Does anyone know of an online tutorial for making a web-based RSS aggregator using ASP?

Chi Lambda
Sunday, October 20, 2002

As yet another idea re: handling the RSS issue, I wonder if RSS 2.0 is extensible enough to include a "refreshFrequency" tag. This would allow the RSS author to embed a directive to RSS-gathering applications.  That tag could either be a number (in hours?), or a semantic value ("hourly," "daily," "weekly"), but preferably only one type or the other. You are in a better position to suggest this to Brent and Dave than I am, I believe.

Personally, I enjoy not having to jump from my newsreader to the WWW to read the content on your site, but what you do with your RSS feed is up to you.

Matt Jadud
Sunday, October 20, 2002

As explained in the paragraph "ETag" at http://bitworking.org/2002/06/02.html , an RSS aggregator does not need to request the entire RSS file on every check.
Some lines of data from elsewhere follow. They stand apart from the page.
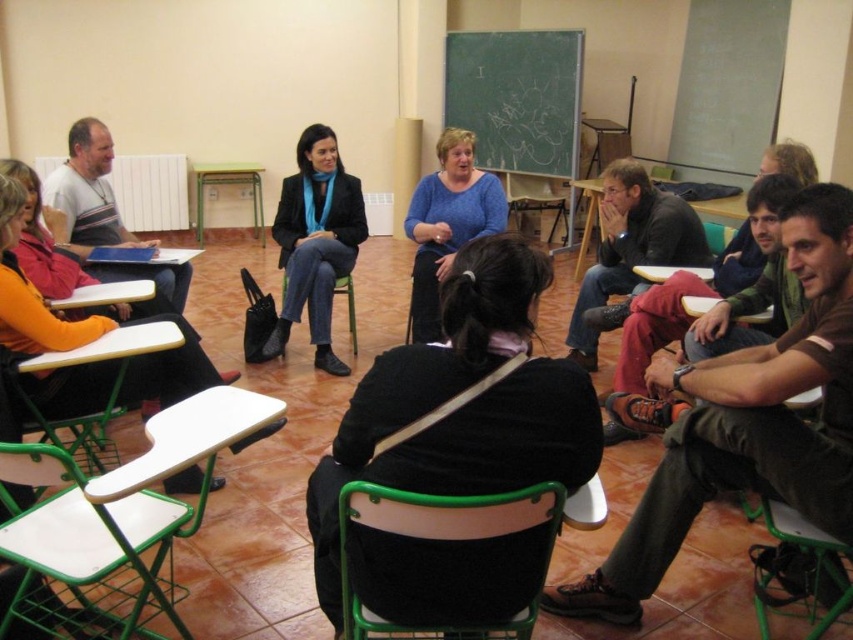 Who is more forward, [38,333] or [181,461]?

Point [181,461]

Is orange sweater at left in front of green plastic chair at lower left?

No, orange sweater at left is behind green plastic chair at lower left.

Does point (33, 346) come behind point (163, 456)?

Yes, point (33, 346) is farther from viewer.

The height and width of the screenshot is (640, 853). What are the coordinates of `orange sweater at left` in the screenshot? It's located at (32, 291).

Does matte black blazer at center appear over green plastic chair at lower left?

Yes, matte black blazer at center is above green plastic chair at lower left.

Does point (323, 275) lie in front of point (149, 481)?

No, it is behind (149, 481).

Identify the location of matte black blazer at center. The image size is (853, 640). (315, 243).

Between green plastic chair at lower left and green plastic chair at center, which one is positioned higher?

green plastic chair at center

Does green plastic chair at lower left have a greater height compared to green plastic chair at center?

Yes, green plastic chair at lower left is taller than green plastic chair at center.

Which is behind, point (125, 468) or point (283, 273)?

Point (283, 273)

This screenshot has height=640, width=853. I want to click on green plastic chair at lower left, so pyautogui.click(x=187, y=438).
This reduces the waste of bandwith and speeds up the RSS update checks.

An example of an aggregator that supports this feature is Aggie.

Bernard Vander Beken
Sunday, October 20, 2002

refreshFrequency: turns out that was actually one of the things Dave was thinking about when he added the ttl element, even though the spec only mentions using it for Gnutella.

Cutting back: don't know how much control over the RSS you have (well, without rewriting the routine that generates it), but someone in my comments suggested full content for the first few items, and then just title or title/short description for the rest. That would better serve people who are adding your feed from somewhere other than your website, where they haven't seen the older items, than just having two or three items.
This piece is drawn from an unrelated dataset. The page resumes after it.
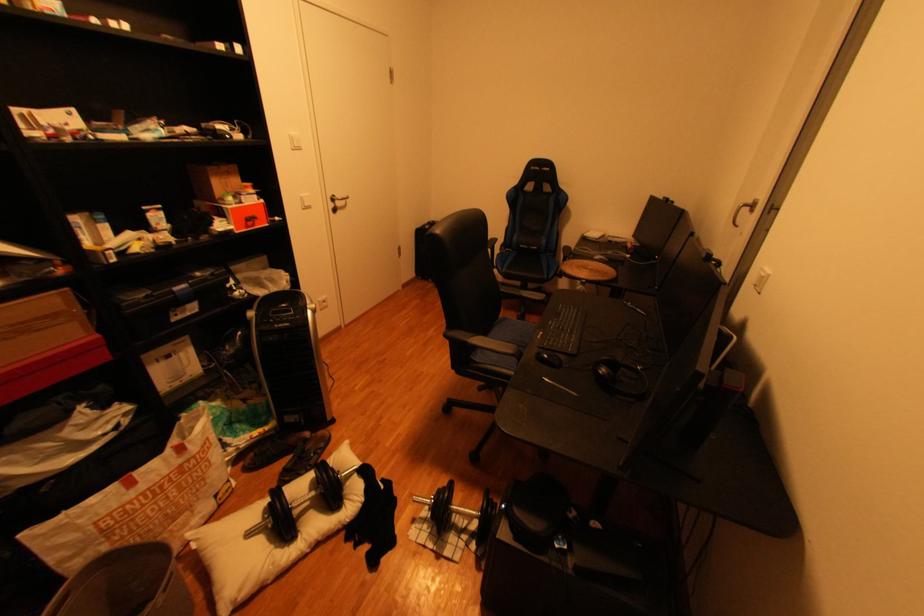 Find where to resting arm the chair armrest. Please return your answer as a coordinate pair (x, y).

(484, 342)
Also from my comments ( http://philringnalda.com/archives/002359.php#comments ), Morbus (the author of AmphetaDesk) is curious about just which UAs are the ones giving you trouble by asking for too much too often.

Phil Ringnalda
Sunday, October 20, 2002

The HTTP HEAD method seems like the right way to go, in fact, it already works for me as a publisher because my site is served by a traditional web server out of static files.

Looking at my logs, it's pretty clear that Amphetadesk is already doing this and saving about 1/2 a meg a day per subscriber as a result. Radio, NetNewsWire, and "Mozilla/3.0+(compatible)" (whoever that is) are not.

Joel Spolsky
Sunday, October 20, 2002

You would save on bandwidth if RSS aggregators made conditional rather than unconditional GET requests.  This is as simple as them adding an If-Modified-Since: header to the GET request and handling both 200 OK and 304 Not Modified responses. 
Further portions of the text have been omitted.